The rest is relatively self-explanatory.

The description you referenced already gives us a lot of leeway. And it may be appropriate to keep it that greedy and that broad. However, with the above remarks in mind I'd like to propose changing it to:

\.?\d(?:\.|[\w_]|'[\w_]|[eEpP][-+])*

This:

makes it non-capturing
removes the escaping of ' (was unnecessary)

We should probably also define what we expect to be matched here. Admittedly my proposed regex from #71 may be too strict.

My change does not address:

the difference between nondigit and identifier-continue
it doesn't make it "crispier", i.e. more to the point, such as really matching '(?:\d|[a-zA-Z0-9_]) which in the above is merely '[\w_]

What say you, @ned14 and @willwray?

- Renames PP_NUMBER from the PR to CPP_NUMBER - Test case for ned14#71 which will only work after this PR gets merged - Adds a stub to run pcpp without first installing it - Amends .gitignore to ignore items created by the tests

willwray · 2022-12-01T22:19:27Z

Thanks @assarbad for your thorough detailed review.
I'll aim to resolve all comments at the weekend.

ned14 · 2022-12-02T09:28:45Z

For me, if GCC and Wave's preprocessor use the same technique to solve a conformance problem, then it seems appropriate that pcpp can do the same.

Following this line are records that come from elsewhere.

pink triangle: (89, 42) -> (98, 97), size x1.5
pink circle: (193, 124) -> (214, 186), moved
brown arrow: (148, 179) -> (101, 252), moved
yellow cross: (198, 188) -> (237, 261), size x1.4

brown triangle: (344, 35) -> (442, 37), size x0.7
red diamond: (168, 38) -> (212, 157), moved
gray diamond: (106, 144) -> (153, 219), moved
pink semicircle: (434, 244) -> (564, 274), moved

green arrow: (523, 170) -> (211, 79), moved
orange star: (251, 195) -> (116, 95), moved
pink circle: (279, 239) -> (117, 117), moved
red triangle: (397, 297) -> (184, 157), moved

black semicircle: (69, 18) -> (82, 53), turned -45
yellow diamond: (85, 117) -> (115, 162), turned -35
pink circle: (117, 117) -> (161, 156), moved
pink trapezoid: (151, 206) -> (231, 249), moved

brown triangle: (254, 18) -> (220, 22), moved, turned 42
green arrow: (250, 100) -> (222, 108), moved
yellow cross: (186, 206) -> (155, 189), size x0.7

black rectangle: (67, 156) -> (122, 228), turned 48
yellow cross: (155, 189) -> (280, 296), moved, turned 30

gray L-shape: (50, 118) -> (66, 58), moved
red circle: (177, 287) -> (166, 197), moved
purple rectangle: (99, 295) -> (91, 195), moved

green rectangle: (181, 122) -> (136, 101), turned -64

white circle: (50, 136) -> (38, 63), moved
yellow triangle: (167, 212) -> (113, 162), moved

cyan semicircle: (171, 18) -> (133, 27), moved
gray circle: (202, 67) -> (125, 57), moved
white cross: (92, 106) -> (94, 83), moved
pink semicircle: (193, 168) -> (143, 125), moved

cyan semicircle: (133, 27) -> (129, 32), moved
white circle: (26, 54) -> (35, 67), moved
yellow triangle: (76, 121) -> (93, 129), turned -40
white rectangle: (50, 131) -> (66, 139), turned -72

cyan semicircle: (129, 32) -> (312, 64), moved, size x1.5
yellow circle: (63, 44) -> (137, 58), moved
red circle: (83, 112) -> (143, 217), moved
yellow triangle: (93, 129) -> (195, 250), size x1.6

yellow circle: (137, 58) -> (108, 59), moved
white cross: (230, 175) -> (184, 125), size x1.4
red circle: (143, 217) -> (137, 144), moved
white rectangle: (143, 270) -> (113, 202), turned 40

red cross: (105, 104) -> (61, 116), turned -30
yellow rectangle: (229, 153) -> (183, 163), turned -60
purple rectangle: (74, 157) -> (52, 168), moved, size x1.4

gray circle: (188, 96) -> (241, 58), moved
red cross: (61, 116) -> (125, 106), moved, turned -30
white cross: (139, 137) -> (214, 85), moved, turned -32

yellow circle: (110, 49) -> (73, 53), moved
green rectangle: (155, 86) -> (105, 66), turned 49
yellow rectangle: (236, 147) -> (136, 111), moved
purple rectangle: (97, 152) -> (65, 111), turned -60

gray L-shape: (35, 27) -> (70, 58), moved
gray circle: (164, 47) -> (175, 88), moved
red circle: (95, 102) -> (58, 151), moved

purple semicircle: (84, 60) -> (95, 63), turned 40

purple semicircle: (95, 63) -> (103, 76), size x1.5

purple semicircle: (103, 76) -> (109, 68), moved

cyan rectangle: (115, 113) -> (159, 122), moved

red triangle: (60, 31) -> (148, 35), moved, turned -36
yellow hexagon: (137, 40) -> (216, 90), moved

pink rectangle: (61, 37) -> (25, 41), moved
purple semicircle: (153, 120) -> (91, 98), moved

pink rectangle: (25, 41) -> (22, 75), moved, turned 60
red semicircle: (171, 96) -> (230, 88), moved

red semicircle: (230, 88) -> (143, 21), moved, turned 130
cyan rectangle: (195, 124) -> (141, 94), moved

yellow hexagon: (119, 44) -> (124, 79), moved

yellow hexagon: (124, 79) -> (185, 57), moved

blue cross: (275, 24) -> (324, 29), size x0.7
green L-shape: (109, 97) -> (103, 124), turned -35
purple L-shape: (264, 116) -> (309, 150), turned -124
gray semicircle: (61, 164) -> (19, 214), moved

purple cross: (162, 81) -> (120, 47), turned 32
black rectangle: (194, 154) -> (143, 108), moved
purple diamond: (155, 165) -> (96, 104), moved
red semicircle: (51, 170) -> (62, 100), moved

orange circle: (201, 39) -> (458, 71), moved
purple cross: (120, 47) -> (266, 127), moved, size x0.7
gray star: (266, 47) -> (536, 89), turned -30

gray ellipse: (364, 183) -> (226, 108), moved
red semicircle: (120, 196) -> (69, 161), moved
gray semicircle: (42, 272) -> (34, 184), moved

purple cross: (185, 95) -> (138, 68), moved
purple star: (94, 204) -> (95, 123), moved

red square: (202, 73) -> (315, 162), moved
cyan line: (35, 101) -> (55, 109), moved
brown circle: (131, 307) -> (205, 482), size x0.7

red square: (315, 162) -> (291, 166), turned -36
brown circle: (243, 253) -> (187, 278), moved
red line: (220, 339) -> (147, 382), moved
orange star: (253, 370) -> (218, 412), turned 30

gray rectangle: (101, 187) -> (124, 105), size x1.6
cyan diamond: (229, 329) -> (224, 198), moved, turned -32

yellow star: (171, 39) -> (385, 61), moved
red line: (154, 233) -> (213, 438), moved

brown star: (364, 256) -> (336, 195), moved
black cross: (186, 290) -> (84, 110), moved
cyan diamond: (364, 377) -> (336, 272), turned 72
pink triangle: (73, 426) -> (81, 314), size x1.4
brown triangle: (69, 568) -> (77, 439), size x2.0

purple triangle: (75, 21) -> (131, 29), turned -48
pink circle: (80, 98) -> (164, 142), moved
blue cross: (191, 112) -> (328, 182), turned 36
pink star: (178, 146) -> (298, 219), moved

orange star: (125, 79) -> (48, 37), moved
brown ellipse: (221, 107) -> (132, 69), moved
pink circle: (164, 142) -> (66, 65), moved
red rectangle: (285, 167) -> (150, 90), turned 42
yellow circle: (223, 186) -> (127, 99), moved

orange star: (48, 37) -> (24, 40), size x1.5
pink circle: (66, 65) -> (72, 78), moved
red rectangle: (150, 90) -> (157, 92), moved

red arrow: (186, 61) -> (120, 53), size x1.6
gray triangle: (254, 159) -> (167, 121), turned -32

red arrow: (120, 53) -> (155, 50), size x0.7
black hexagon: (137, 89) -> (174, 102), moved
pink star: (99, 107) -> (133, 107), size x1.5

Whether the technique is implemented correctly is another matter, but I'm sure we'll get there.

The previous regex escaped the digit separator ' as \' - necessary only because the string itself was '' single-quoted. This commit switches to use double-quote "" for the string and removes the now unneeded escape.

willwray · 2022-12-14T17:21:10Z

is the pcpp/evaluator.py change to p_expression_number kosher or a horrid hack?

The hack is highlighted in the top PR message and it's right up top of the listed Files changed tab view.
Please take a quick look. It's a few lines diff but doing it differently might take much more careful coding.

It effectively relies on Python exceptions for validating the Value(p[1]) evaluation.

p_expression_number originally used CPP_INTEGER as its input match then delegated direct to Value():

def p_expression_number(p):
    'expression : CPP_INTEGER'
    p[0] = Value(p[1])

p_expression_number now uses CPP_NUMBER as input match instead:

def p_expression_number(p):
    'expression : PP_NUMBER'
    try:
        p[0] = Value(p[1])
    except:
        p[0] = p[1]

Is it right and Pythonic to rely on exceptions to do the validation like this?

By the fact that the tests all pass, it appears that Value() is quite robust in parsing from CPP_NUMBER instead, and raising an exception if there's a failure to parse out the complete token character string. Perhaps there are more stress-test cases to run against this change.

I don't see a clean alternative way to do this that meshes properly with the grammar and parser., and still allows for pasting to form numeric literals from smaller pp-token parts.

willwray · 2022-12-14T17:45:21Z

the unicode question

The CPP_NUMBER regex definition invokes the specification of the pp-number regular expression that requires XID_Continue.

This raises further questions:

to what extent is pcpp already unicode-enabled?
what other token regex or code might call for unicodification?

Out of my depth, I asked a couple of questions on WG21 sg16 unicode study group mailing list.

I guess the regex should be extended to parse XID_Continue.
Does anyone here have a clue how to do that?

A regex engine that supports UTS#18 (Unicode Regular Expressions) rule RL2.7 would allow matching a character with the XID_Continue property with the syntax \p{XID_Continue}. Unicode Utilities example. Note that the example matches the identifier (but not the mathematical character nor the clown faces).
I don't think the Python regex engine supports that though, so you'll have to find another regex engine or another method to perform the match.
Clang is also going to allow the mathematical profile specified in L2/22-230 in identifiers. C++ may eventually allow them as well.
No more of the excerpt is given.